Le deuil de guerre vient d’entrer chez nous avec la mort de Nicolas. C’est tante Rude qui nous apprend le malheur. Elle écrit : « Ton oncle pleure tellement qu’il en est ridicule ». Elle joint à sa lettre celle d’un sergent qui s’excuse d’avoir tardé à nous prévenir. Mais, blessé lui-même par l’obus qui a tué Nicolas, il n’a pu s’acquitter plus tôt de ce devoir. Nicolas a été tué le lendemain même de son arrivée aux tranchées. Et le sergent ajoute : « Ce petit gars était trop jeune pour faire la guerre.
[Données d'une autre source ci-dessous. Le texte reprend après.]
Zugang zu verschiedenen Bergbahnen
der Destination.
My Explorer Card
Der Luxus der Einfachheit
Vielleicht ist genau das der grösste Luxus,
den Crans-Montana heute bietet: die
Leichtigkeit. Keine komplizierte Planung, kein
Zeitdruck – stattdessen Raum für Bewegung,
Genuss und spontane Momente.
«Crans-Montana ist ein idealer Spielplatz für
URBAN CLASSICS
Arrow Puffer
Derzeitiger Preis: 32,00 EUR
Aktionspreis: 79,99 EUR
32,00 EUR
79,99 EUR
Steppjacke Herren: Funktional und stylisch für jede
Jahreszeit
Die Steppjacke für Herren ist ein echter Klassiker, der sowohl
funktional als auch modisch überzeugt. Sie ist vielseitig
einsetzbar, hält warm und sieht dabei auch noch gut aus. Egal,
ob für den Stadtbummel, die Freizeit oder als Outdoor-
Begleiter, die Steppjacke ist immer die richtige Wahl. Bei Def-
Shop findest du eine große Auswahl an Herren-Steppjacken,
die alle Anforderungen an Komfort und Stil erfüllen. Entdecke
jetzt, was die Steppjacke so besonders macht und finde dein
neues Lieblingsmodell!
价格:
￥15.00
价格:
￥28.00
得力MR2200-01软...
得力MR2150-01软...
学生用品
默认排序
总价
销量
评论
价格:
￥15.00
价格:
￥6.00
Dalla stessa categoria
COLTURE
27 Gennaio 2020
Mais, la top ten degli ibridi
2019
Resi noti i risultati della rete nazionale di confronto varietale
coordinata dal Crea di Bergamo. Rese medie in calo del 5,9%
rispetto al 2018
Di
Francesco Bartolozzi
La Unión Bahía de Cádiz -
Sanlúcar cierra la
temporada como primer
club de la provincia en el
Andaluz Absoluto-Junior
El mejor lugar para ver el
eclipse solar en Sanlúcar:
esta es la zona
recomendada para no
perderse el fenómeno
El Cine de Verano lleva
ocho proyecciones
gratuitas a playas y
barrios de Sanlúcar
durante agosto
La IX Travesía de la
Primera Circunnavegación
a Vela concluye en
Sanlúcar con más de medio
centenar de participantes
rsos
Il est mort du bruit plutôt que de l’obus, car il n’avait pas de blessure. »

Si tante Rude nous voyait pleurer Nicole et moi, elle dirait certainement que nous sommes ridicules.


Firmin est venu et n’a pas donné d’ordres. À peine entré, il est resté en contemplation devant sa petite fille qu’il ne connaissait pas.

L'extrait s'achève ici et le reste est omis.